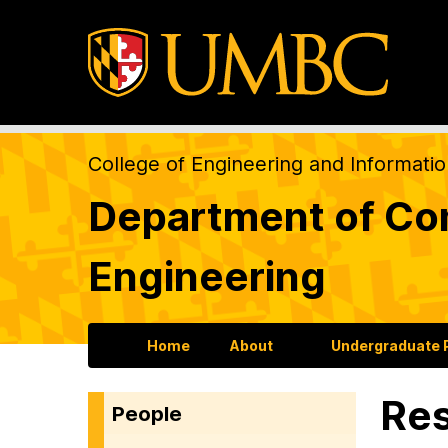
College of Engineering and Informati
Department of Com
Engineering
Home
About
Undergraduate
Res
People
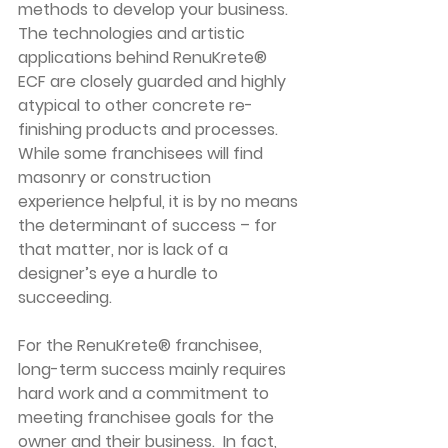
methods to develop your business. 
The technologies and artistic 
applications behind RenuKrete® 
ECF are closely guarded and highly 
atypical to other concrete re-
finishing products and processes. 
While some franchisees will find 
masonry or construction 
experience helpful, it is by no means 
the determinant of success – for 
that matter, nor is lack of a 
designer’s eye a hurdle to 
succeeding.
For the RenuKrete® franchisee, 
long-term success mainly requires 
hard work and a commitment to 
meeting franchisee goals for the 
owner and their business.  In fact, 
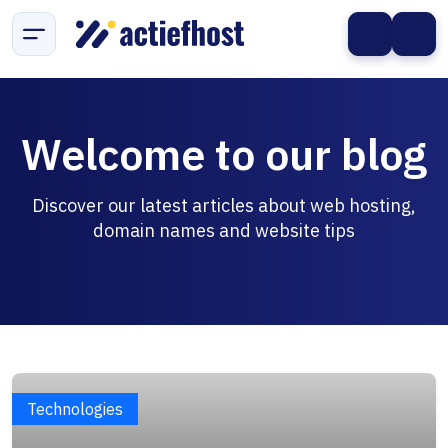
Welcome to our blog
Discover our latest articles about web hosting,
domain names and website tips
Technologies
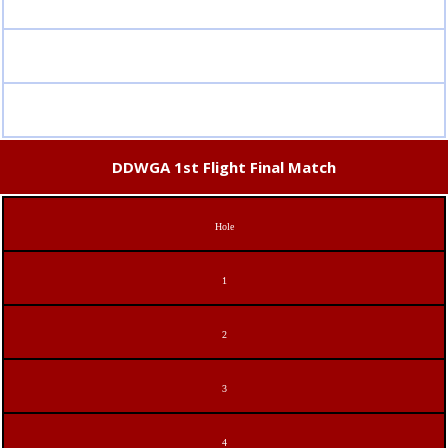
DDWGA 1st Flight Final Match
Hole
1
2
3
4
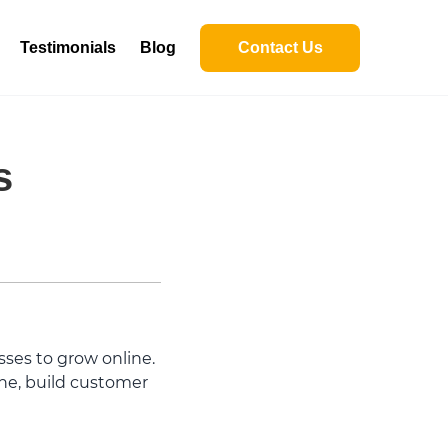
Testimonials
Blog
Contact Us
s
ses to grow online.
ine, build customer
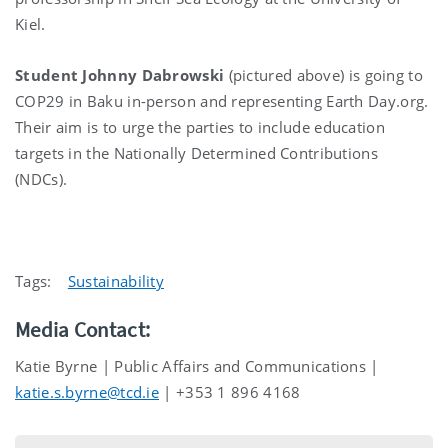
Kiel.
Student Johnny Dabrowski
(pictured above) is going to
COP29 in Baku in-person and representing Earth Day.org.
Their aim is to urge the parties to include education
targets in the Nationally Determined Contributions
(NDCs).
Tags:
Sustainability
Media Contact:
Katie Byrne | Public Affairs and Communications |
katie.s.byrne@tcd.ie
| +353 1 896 4168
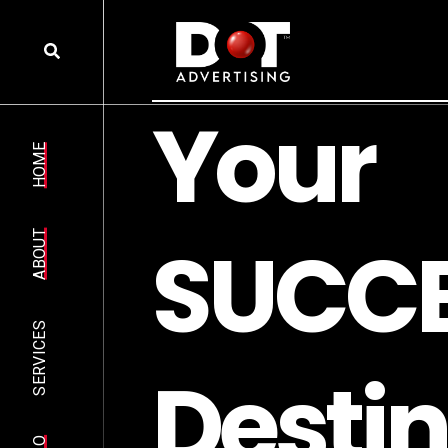
Y
o
u
r
HOME
S
U
C
C
ABOUT
SERVICES
D
e
s
t
i
n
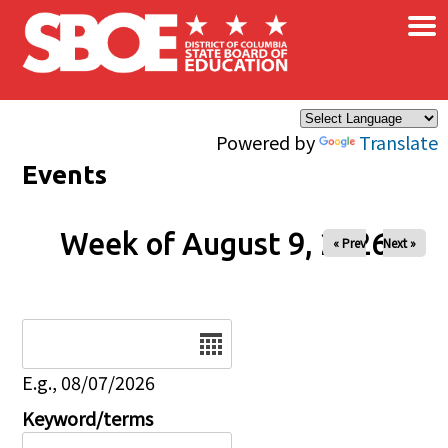
×
Skip to main content
Powered by
Translate
Events
Week of August 9, 2026
« Prev
Next »
Date
E.g., 08/07/2026
Keyword/terms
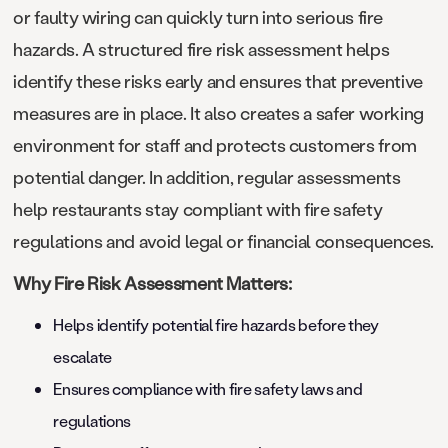
or faulty wiring can quickly turn into serious fire
hazards. A structured fire risk assessment helps
identify these risks early and ensures that preventive
measures are in place. It also creates a safer working
environment for staff and protects customers from
potential danger. In addition, regular assessments
help restaurants stay compliant with fire safety
regulations and avoid legal or financial consequences.
Why Fire Risk Assessment Matters:
Helps identify potential fire hazards before they
escalate
Ensures compliance with fire safety laws and
regulations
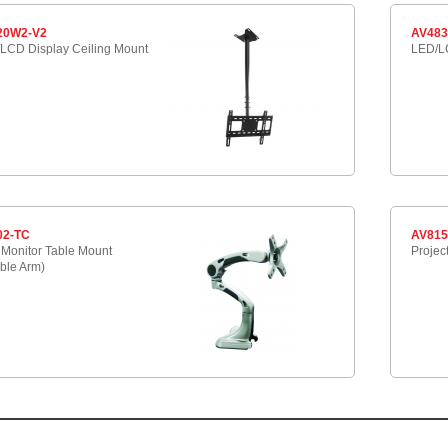
20W2-V2
AV483
LCD Display Ceiling Mount
LED/LC
02-TC
AV81
Monitor Table Mount
Projec
ble Arm)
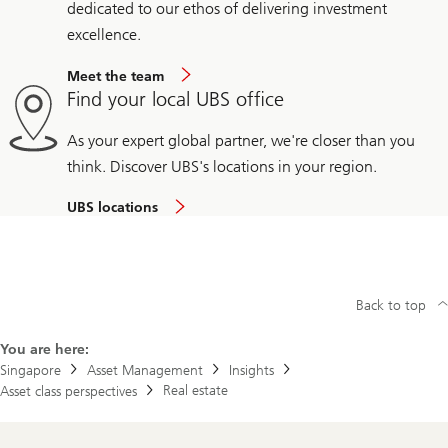
dedicated to our ethos of delivering investment
excellence.
Meet the team
Find your local UBS office
As your expert global partner, we're closer than you
think. Discover UBS's locations in your region.
UBS locations
Back to top
You are here:
Singapore
Asset Management
Insights
Real estate
Asset class perspectives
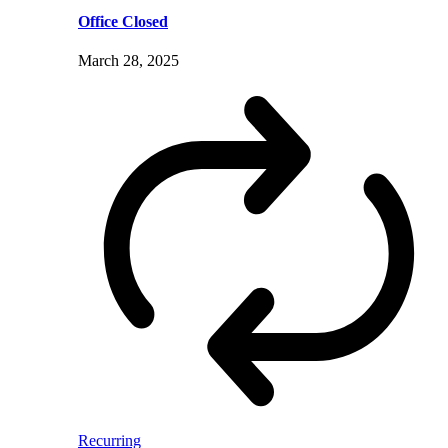
Office Closed
March 28, 2025
Recurring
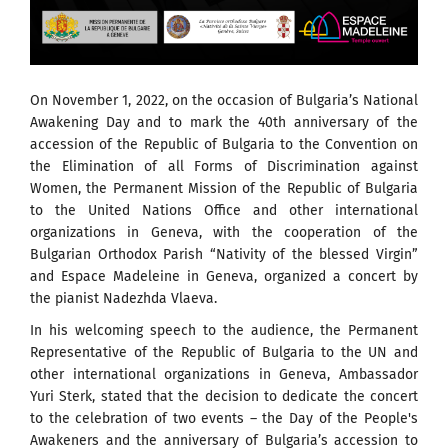
On November 1, 2022, on the occasion of Bulgaria’s National
Awakening Day and to mark the 40th anniversary of the
accession of the Republic of Bulgaria to the Convention on
the Elimination of all Forms of Discrimination against
Women, the Permanent Mission of the Republic of Bulgaria
to the United Nations Office and other international
organizations in Geneva, with the cooperation of the
Bulgarian Orthodox Parish “Nativity of the blessed Virgin”
and Espace Madeleine in Geneva, organized a concert by
the pianist Nadezhda Vlaeva.
In his welcoming speech to the audience, the Permanent
Representative of the Republic of Bulgaria to the UN and
other international organizations in Geneva, Ambassador
Yuri Sterk, stated that the decision to dedicate the concert
to the celebration of two events – the Day of the People's
Awakeners and the anniversary of Bulgaria’s accession to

__Exercise details__. Show me every line of the entries above that holds "business".

__Exercise response__.
methods to develop your business. 
owner and their business.  In fact, 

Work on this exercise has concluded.